Walker’s speech was short — about two or three minutes — bittersweet, and, perhaps for the first time in his mendacious political career, touchingly sincere. He said his nomination had been the greatest honor of his life, called for unity in the wake of the result, and told his supporters to keep their faith in the U.S. political process and its elected officials. The defeated candidate seemed, on that stage, to be on the one hand a man entirely out of his depth, almost strangely relieved that this political journey for which he was so manifestly unqualified was finally over, and, on the other, to be someone trying, belatedly, to salvage a shred of dignity from a campaign that had brought to light his myriad personal flaws and forever tied him to the Big Lie mythos propagated by Trump.
By contrast, Senator Warnock, heir to Martin Luther King Jr.’s pulpit in Atlanta, gave a soaring, lengthy, lyrical speech about family, about progress, about possibility and dreams, about democracy, about people voting with their heads and their hearts, about access to the ballot box, about diversity and so on. He talked about the civil rights movement, from Fannie Lou Hamer to John Lewis, and the need today to keep building that bridge to a better future that they had started to construct, and to keep walking that long walk that they had walked.

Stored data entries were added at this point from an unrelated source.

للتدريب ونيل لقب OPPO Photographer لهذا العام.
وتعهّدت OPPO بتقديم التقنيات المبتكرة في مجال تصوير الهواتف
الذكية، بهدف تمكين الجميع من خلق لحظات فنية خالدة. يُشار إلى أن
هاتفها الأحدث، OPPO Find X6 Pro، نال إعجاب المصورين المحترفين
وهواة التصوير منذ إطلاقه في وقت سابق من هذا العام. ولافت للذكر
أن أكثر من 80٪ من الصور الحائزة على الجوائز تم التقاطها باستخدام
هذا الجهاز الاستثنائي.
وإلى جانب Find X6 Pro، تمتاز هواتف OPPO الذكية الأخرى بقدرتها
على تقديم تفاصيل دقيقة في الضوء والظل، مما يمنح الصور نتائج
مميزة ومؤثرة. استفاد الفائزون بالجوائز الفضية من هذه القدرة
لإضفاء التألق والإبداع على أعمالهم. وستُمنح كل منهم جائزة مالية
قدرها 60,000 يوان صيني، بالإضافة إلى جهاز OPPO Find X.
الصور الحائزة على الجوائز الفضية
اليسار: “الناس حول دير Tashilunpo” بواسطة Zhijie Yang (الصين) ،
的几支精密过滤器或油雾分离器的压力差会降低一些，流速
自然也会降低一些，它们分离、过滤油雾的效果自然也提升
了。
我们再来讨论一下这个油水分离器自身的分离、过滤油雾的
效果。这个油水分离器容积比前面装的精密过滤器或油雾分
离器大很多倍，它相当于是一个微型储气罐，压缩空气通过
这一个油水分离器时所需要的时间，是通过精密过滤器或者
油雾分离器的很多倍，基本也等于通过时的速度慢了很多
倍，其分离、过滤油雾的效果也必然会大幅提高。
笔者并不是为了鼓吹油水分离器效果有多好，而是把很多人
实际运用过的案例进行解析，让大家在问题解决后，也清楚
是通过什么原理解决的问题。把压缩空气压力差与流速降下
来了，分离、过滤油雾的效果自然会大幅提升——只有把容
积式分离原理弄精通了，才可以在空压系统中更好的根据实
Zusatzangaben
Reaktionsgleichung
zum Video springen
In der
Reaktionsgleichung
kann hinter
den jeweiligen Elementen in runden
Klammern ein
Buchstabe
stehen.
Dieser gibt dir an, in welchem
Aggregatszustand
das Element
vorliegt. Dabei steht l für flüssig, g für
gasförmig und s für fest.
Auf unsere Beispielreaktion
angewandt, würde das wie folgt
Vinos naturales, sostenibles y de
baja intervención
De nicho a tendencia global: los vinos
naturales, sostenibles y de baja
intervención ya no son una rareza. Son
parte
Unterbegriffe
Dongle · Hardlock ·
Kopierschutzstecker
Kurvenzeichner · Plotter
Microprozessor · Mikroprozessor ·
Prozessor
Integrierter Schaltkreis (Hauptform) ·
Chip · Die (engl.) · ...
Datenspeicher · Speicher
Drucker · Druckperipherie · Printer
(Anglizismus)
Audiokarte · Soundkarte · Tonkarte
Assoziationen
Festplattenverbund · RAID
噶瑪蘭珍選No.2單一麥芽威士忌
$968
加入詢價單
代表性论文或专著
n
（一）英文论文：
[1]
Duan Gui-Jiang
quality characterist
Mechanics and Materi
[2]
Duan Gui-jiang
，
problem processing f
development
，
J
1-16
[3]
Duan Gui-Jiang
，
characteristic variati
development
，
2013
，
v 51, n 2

“You the people have decided that your voices will not be silenced,” the reelected senator told his enthused audience. Referencing the ugly history of Georgia’s runoff system, which was set up to make it as unlikely as possible for Black candidates to be elected to high office, Warnock added:
Let us not forget that when we entered this runoff, a vestige of the ugly side of our complicated American story, state officials said that we couldn’t vote on Saturday. But we sued them and we won. And the people once again rose up in a multiracial, multireligious coalition of conscience…. You endured the rain, and you endured the long lines, and you voted; and you did it because you believe, as I do, that democracy is the political enactment of a spiritual idea; this notion that each of us has within us a spark of the divine.

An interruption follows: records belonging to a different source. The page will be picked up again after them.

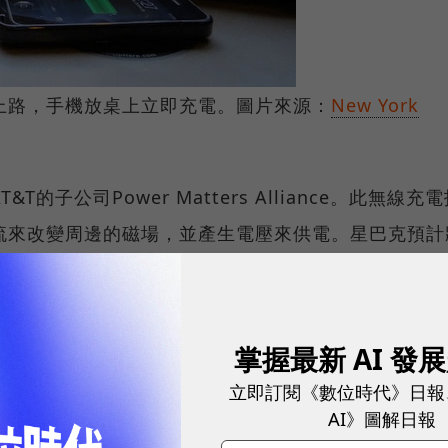
上路，手機放桌上立即充電。圖片來源：
New York
子公司Power Matters Alliance。此無線充
流來改變周邊的磁場，並產生電壓來供電。星巴克預計
，讓使用者一坐下將手機放在桌面上就可以立即充電。
提供此服務。
掌握最新 AI 發
、數位趨勢！訂閱《數位時代》日報及社群活動訊息
立即訂閱《數位時代》日報
AI》圖解日報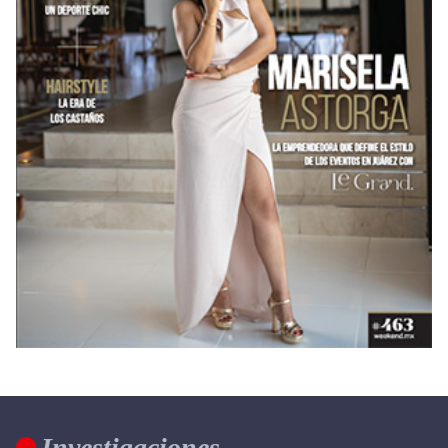
Investigaciones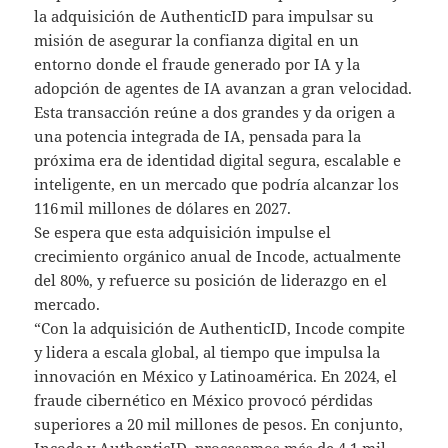
la adquisición de AuthenticID para impulsar su
misión de asegurar la confianza digital en un
entorno donde el fraude generado por IA y la
adopción de agentes de IA avanzan a gran velocidad.
Esta transacción reúne a dos grandes y da origen a
una potencia integrada de IA, pensada para la
próxima era de identidad digital segura, escalable e
inteligente, en un mercado que podría alcanzar los
116 mil millones de dólares en 2027.
Se espera que esta adquisición impulse el
crecimiento orgánico anual de Incode, actualmente
del 80%, y refuerce su posición de liderazgo en el
mercado.
“Con la adquisición de AuthenticID, Incode compite
y lidera a escala global, al tiempo que impulsa la
innovación en México y Latinoamérica. En 2024, el
fraude cibernético en México provocó pérdidas
superiores a 20 mil millones de pesos. En conjunto,
Incode y AuthenticID, procesamos más de 4.1 mil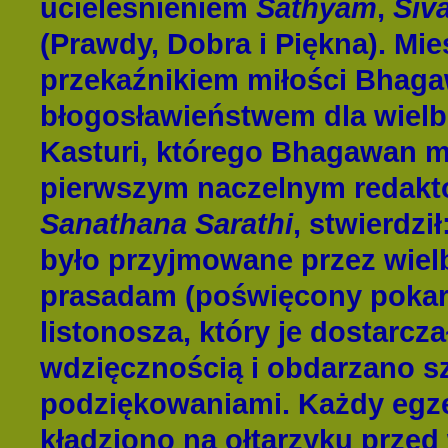
ucieleśnieniem
Sathyam
,
Siv
(Prawd
y, Dobra i Piękna). Mie
przekaźnikiem miłości Bhag
błogosławieństwem dla wielbic
Kasturi, którego Bhagawan 
pierwszym naczelnym redak
Sanathana Sarathi
, stwierdził
było przyjmowane przez wielbi
prasadam (poświęcony pokarm
listonosza, który je dostarcza
wdzięcznością i obdarzano s
podziękowaniami. Każdy egz
kładziono na ołtarzyku przed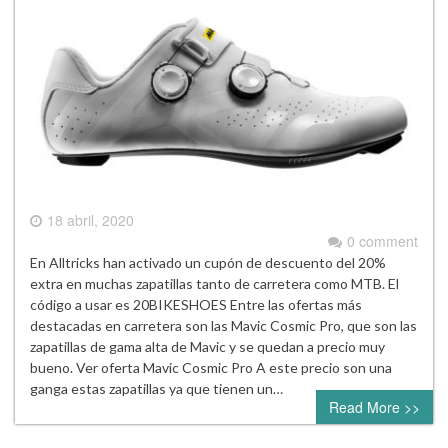
18 abril, 2020
0 comment
En Alltricks han activado un cupón de descuento del 20%
extra en muchas zapatillas tanto de carretera como MTB. El
código a usar es 20BIKESHOES Entre las ofertas más
destacadas en carretera son las Mavic Cosmic Pro, que son las
zapatillas de gama alta de Mavic y se quedan a precio muy
bueno. Ver oferta Mavic Cosmic Pro A este precio son una
ganga estas zapatillas ya que tienen un…
Read More >>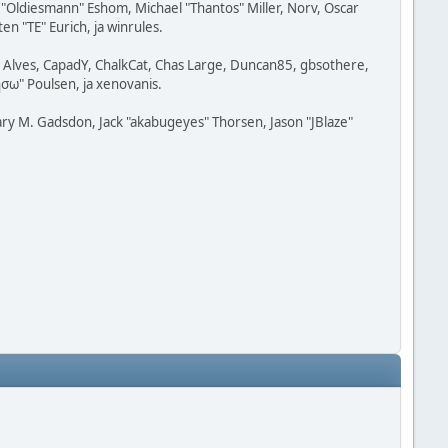
"Oldiesmann" Eshom, Michael "Thantos" Miller, Norv, Oscar
n "TE" Eurich, ja winrules.
t" Alves, CapadY, ChalkCat, Chas Large, Duncan85, gbsothere,
ησω" Poulsen, ja xenovanis.
ry M. Gadsdon, Jack "akabugeyes" Thorsen, Jason "JBlaze"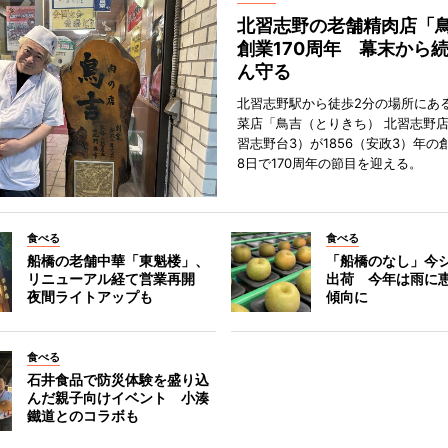
北習志野の老舗精肉店「
創業170周年 幕末から
ん守る
北習志野駅から徒歩2分の場所にあ
菜店「鳥吉（とりきち） 北習志野
習志野台3）が1856（安政3）年の
8日で170周年の節目を迎える。
食べる
食べる
船橋の老舗中華「東魁楼」、
「船橋のなし」今
リニューアル経て営業再開
出荷 今年は雨に
夜間ライトアップも
傾向に
食べる
石井食品で防災体験を盛り込
んだ親子向けイベント 小湊
鐵道とのコラボも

Warnock’s speech was so very, very far removed in quality and in vision from the self-absorption and chicanery of Trumpism. There was also something hopeful in realizing that the GOP now faces a reckoning. The party can either cast Trump off or it can suffer ongoing electoral defeats, like that in Georgia this week, as critical numbers of independent voters turn away from many of the extremist, and stunningly dysfunctional, Trump-watermarked political candidates.